Sanders Supporters Float Trial Balloon to Torpedo Impeachment of Donald Trump

This morning, Peter Daou, famous Twitter personality and recent Bernie Sanders grifter convert, posted this on Twitter:

The argument, on its face, is specious. The idea that Democrats need to hurry up and wrap the public impeachment hearings already when support for removal seems to be at least steady at a majority of the public is more than a little suspect. At least it should be if you aren't a Republican. The polling numbers show that after six weeks of depositions and just two days of public hearing, 70% of Americans believe what Trump did in attempting to bribe and extort a foreign government into conducting fake investigations into American domestic political affairs was wrong, and 57% of Americans believe that Trump should at least be impeached (6% believe he should be impeached but not removed).

It is rather odd that the Left, after chewing Speaker Pelosi out for the better part of a year for not holding formal impeachment hearings, would be now hurrying to wrap it up. Not moving the needle? Not a plausible excuse. It's obvious that Democrats aren't losing any points, and not just in opinion polls. Democrats crashed through the media narrative that impeachment would hurt Democrats at the ballot box by winning a trifecta in Virginia, flipping the governorship in Kentucky (a Trump +30 state) and retaining the governorship in Louisiana, a state Trump won by 20 points.

So even if one believed that Democrats have yet to meaningfully "move the needle" on public opinion - though I note that support for impeachment has gotten a large boost since earlier in the year - it is obvious that there is no real problems to taking the time to conclude the inquiry properly. What, after all, is the downside?

The downside, of course, for Bernie Sanders's supporters, is not about whether Democrats as a whole are moving the needle or gaining or losing support. The problem they have is the primary calendar.

If the timeline Speaker Pelosi and House leaders have previewed plays out, articles of impeachment would be passed through the house at the end of the year, meaning that the trial in the Senate would be held in January. This means that Bernie Sanders's day job as a United States Senator would present an impossible choice: he could skip the campaign trail for the duration of the trial immediately before the Iowa caucuses, or he could skip the trial.

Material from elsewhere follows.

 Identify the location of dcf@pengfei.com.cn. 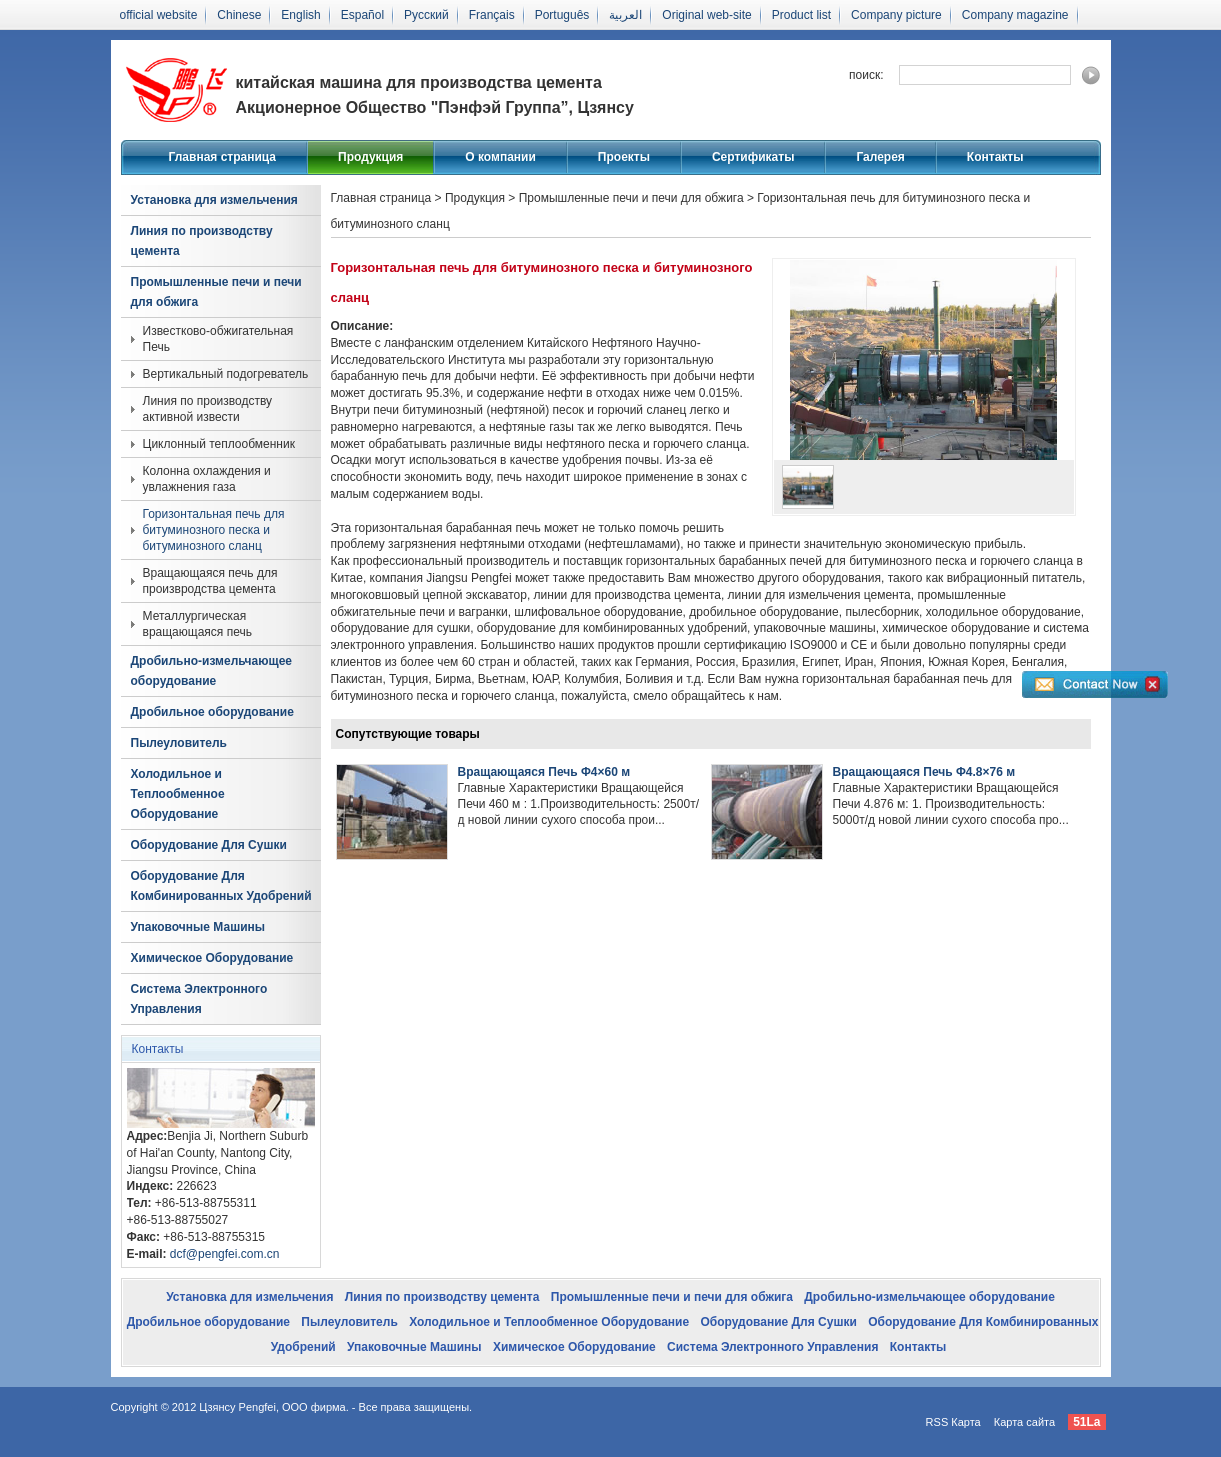
(225, 1254).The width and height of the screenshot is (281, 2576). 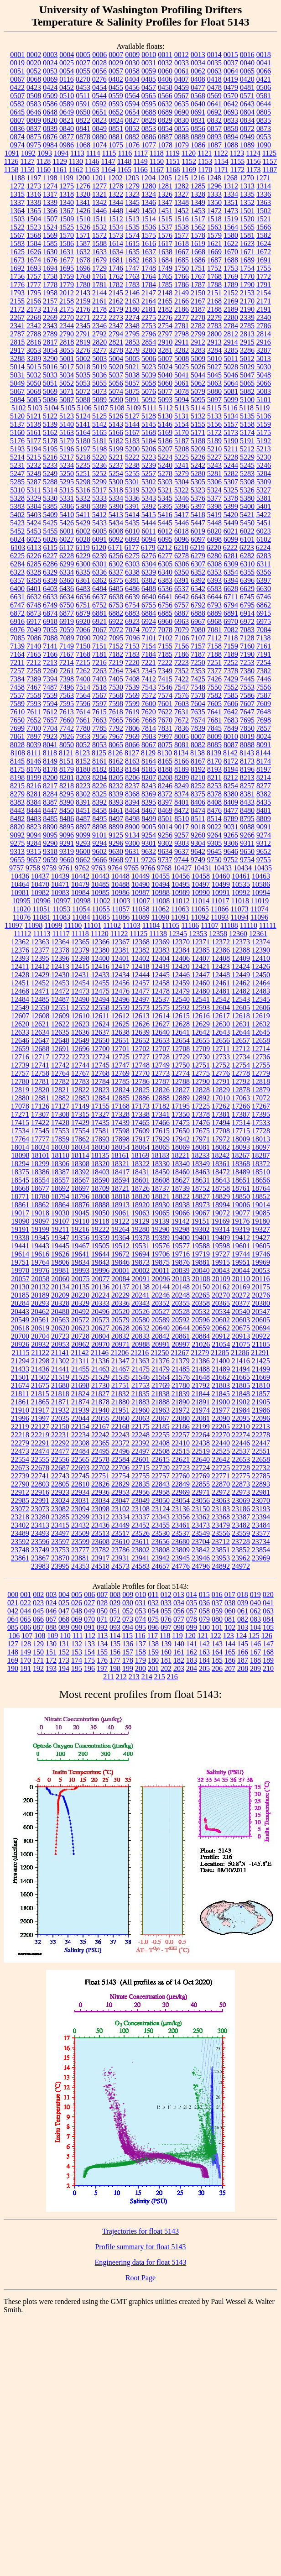 What do you see at coordinates (116, 860) in the screenshot?
I see `9668` at bounding box center [116, 860].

Skipping the campaign trail - as is the more likely option - could be devastating moreso for Sanders than for any other Democratic Senator who is running for president for two reasons: First, Sanders's campaign is much more a cult of personality than any other campaign. Despite his claims to build a movement, the campaign itself is built upon seeing Sanders as a savior, not a mere potential president.

Second, Iowa is more crucial to Sanders than to other Democratic Senators, because his strength tends to reside within largely white populations and undemocratic caucus settings. This is also true of Elizabeth Warren, but perhaps to a lesser degree than it is with Sanders. Other senators either do not expect to do well in Iowa or have more strength in later, more diverse states further down the calendar. And if Bernie Sanders falters at building an early aura of viability, his weaker states - the more diverse ones - are more likely to be death-nails than mere storms he can weather.

So what if he just skips the trial? In the Senate, Bernie Sanders is largely a backbencher anyway. Three of Sanders's competitors who are also his Senate colleagues - Kamala Harris, Cory Booker and Amy Klobuchar - are on the Senate Judiciary Committee, the committee expected to lead and set the tone for the trial. Even among them, Harris has been far and away the best prosecutor on the committee, increasing the likelihood that her star will climb during the trial while Bernie is forced to be little more than a seatwarmer.

But Sanders can't really afford to skip the trial. The optics of skipping the most serious duty of a Senator - consider whether to remove a president from office - in order to campaign in Iowa will be disastrous. Sanders can't afford that. So he will be stuck in the Senate without being able to make much news.

And right as that reality is coming into view, his supporters are floating a trial balloon attempting to force House Democrats to hurry up the impeachment already, so Bernie can be free by January. Damn the impeachment inquiry. Damn doing it properly and laying out a record for posterity. Damn making it difficult for Republicans to defend their eventual vote to keep Trump in office. Damn it all. All hat matters is that Bernie not be "distracted" from the campaign.

This is a shameless, crass, cold, and calculated political push. It will not work.